- _Records excerpted from a collection_:
##########
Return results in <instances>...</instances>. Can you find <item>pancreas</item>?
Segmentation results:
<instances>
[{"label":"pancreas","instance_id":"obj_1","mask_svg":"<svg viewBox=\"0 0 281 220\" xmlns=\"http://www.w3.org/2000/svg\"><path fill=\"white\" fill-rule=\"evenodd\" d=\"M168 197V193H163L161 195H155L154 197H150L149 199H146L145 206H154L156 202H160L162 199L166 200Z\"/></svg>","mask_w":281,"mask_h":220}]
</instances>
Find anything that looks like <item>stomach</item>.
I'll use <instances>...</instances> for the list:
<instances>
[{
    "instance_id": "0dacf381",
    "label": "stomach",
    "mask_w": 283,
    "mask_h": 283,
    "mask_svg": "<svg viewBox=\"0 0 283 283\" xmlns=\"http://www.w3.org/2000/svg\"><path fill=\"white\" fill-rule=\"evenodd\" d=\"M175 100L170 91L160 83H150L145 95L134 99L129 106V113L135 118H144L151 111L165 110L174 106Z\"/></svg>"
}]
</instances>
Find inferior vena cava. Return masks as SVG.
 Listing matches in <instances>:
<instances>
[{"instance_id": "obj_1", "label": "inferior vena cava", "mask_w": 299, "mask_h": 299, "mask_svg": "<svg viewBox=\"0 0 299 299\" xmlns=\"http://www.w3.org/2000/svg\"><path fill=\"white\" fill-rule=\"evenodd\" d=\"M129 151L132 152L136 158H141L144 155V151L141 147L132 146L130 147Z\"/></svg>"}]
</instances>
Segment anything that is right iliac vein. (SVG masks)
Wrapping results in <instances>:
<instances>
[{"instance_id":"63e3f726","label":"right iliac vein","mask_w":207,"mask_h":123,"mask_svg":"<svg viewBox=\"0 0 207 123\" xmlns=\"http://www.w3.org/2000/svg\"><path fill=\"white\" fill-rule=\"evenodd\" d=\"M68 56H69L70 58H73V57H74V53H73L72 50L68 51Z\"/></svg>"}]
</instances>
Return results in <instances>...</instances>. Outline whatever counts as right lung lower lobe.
##########
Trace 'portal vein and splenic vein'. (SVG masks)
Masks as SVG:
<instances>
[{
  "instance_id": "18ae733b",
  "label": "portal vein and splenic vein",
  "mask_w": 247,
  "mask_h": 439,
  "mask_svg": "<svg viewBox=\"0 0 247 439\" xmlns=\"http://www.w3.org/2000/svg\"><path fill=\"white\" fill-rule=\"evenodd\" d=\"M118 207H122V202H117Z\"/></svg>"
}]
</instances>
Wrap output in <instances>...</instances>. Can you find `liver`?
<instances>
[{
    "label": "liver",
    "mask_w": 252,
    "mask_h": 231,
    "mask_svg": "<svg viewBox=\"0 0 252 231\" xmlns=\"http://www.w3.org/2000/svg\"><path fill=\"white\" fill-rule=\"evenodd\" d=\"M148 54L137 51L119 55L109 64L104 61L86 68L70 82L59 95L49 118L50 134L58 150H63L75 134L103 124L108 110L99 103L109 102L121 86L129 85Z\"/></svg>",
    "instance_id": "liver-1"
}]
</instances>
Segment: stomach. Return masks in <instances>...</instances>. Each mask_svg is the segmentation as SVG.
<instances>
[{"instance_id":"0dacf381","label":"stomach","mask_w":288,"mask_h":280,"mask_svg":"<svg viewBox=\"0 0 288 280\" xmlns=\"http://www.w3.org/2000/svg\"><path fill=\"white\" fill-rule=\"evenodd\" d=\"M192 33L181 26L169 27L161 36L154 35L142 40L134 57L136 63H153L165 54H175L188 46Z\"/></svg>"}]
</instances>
##########
- _TRY IT_: Transcribe each line of the data above, unaltered, from the one where "Segment anything that" appears to the one where "Return results in <instances>...</instances>. Outline" appears, inclusive of both.

- _OUTPUT BELOW_:
Segment anything that is right iliac vein. (SVG masks)
Wrapping results in <instances>:
<instances>
[{"instance_id":"63e3f726","label":"right iliac vein","mask_w":207,"mask_h":123,"mask_svg":"<svg viewBox=\"0 0 207 123\" xmlns=\"http://www.w3.org/2000/svg\"><path fill=\"white\" fill-rule=\"evenodd\" d=\"M68 56H69L70 58H73V57H74V53H73L72 50L68 51Z\"/></svg>"}]
</instances>
Return results in <instances>...</instances>. Outline whatever counts as right lung lower lobe.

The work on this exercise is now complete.